Saturday class, presentations focus on vegetable gardening
For now we can dream of a tomato harvest like this. Kathy Morrison
Tomato gardeners and wannabe tomato gardeners, our time is coming! Eventually this year we’ll be able to plant, tend and harvest our favorite crop. Just not yet -- still too wet and cold.
In the meantime, learn about or refresh your memory on growing that precious harvest -- and other vegetables -- in two special events this weekend.

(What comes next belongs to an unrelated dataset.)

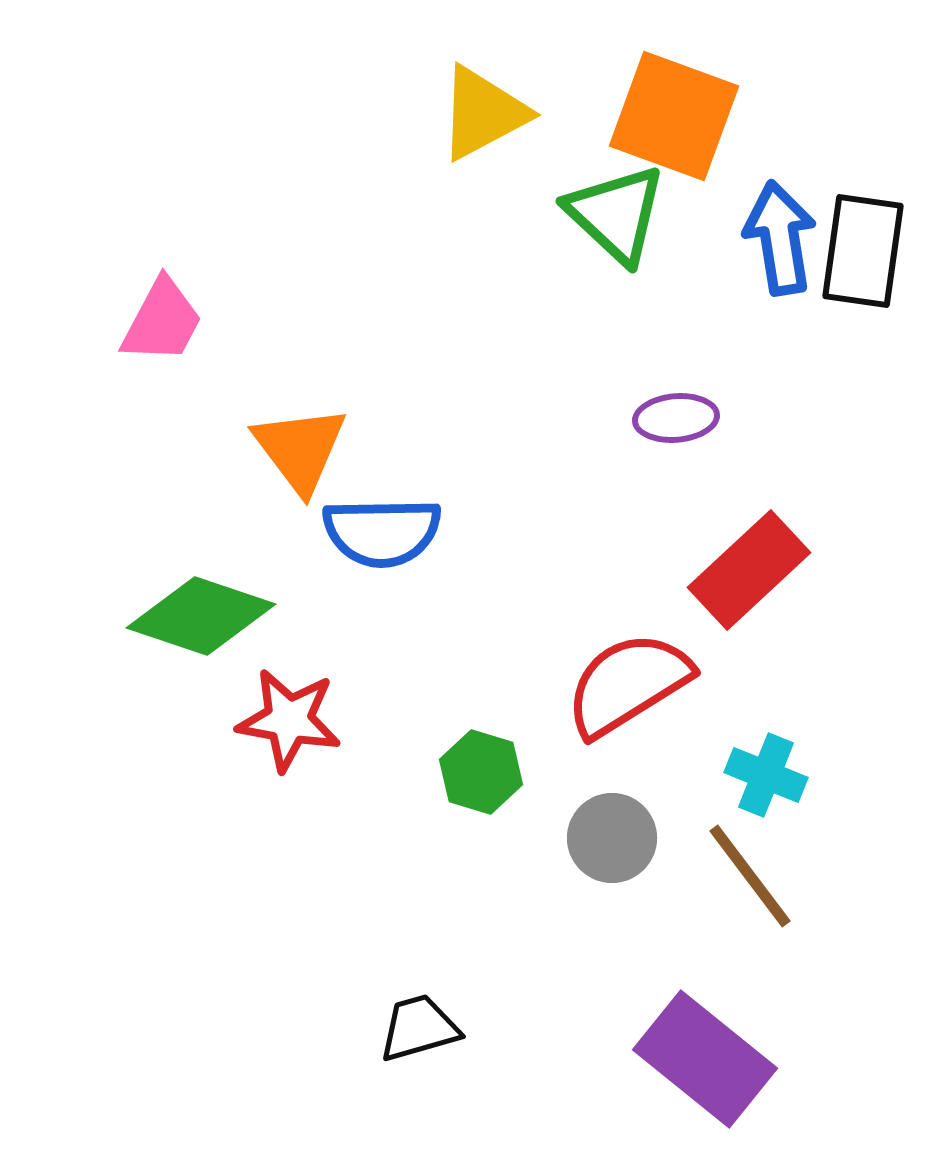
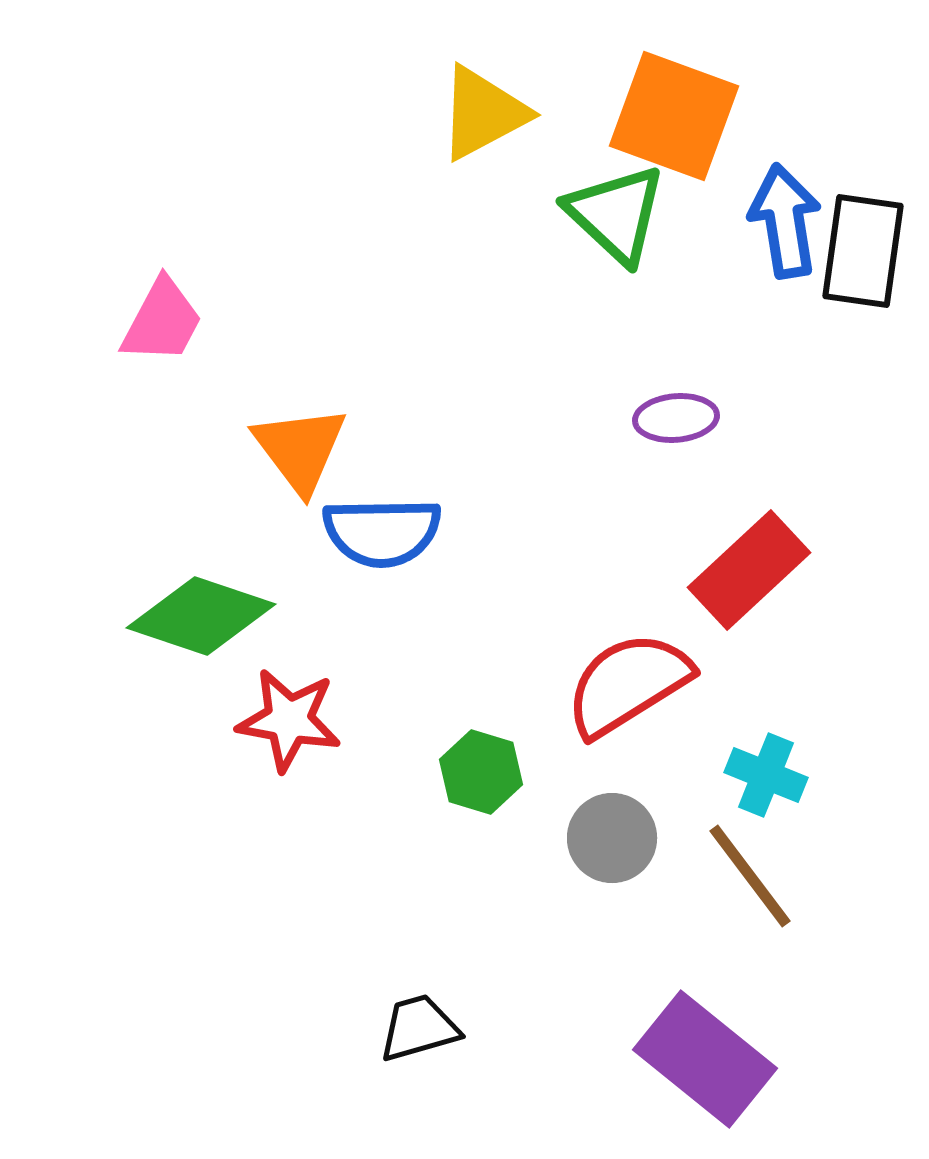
blue arrow: moved 5 px right, 17 px up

In the morning, learn about growing tomatoes, and then preserving them, at a special 3-hour class jointly taught by the El Dorado County master gardeners and master food preservers. “Tomatoes from Seed to Table” runs from 9 a.m. to noon Saturday, March 25, at the El Dorado Hills CSD Teen Center (next to the CSD Skate Park), 1021 Harvard Way, El Dorado Hills.
Master gardeners will show how to choose the right varieties, deal with insects and diseases, care for and harvest your tomatoes. Master food preservers will talk about what you can do with your tomato harvest: canning, dehydrating and freezing. Instructors for this class are Zack Dowell, Suzanne Surburg and Cindy Young.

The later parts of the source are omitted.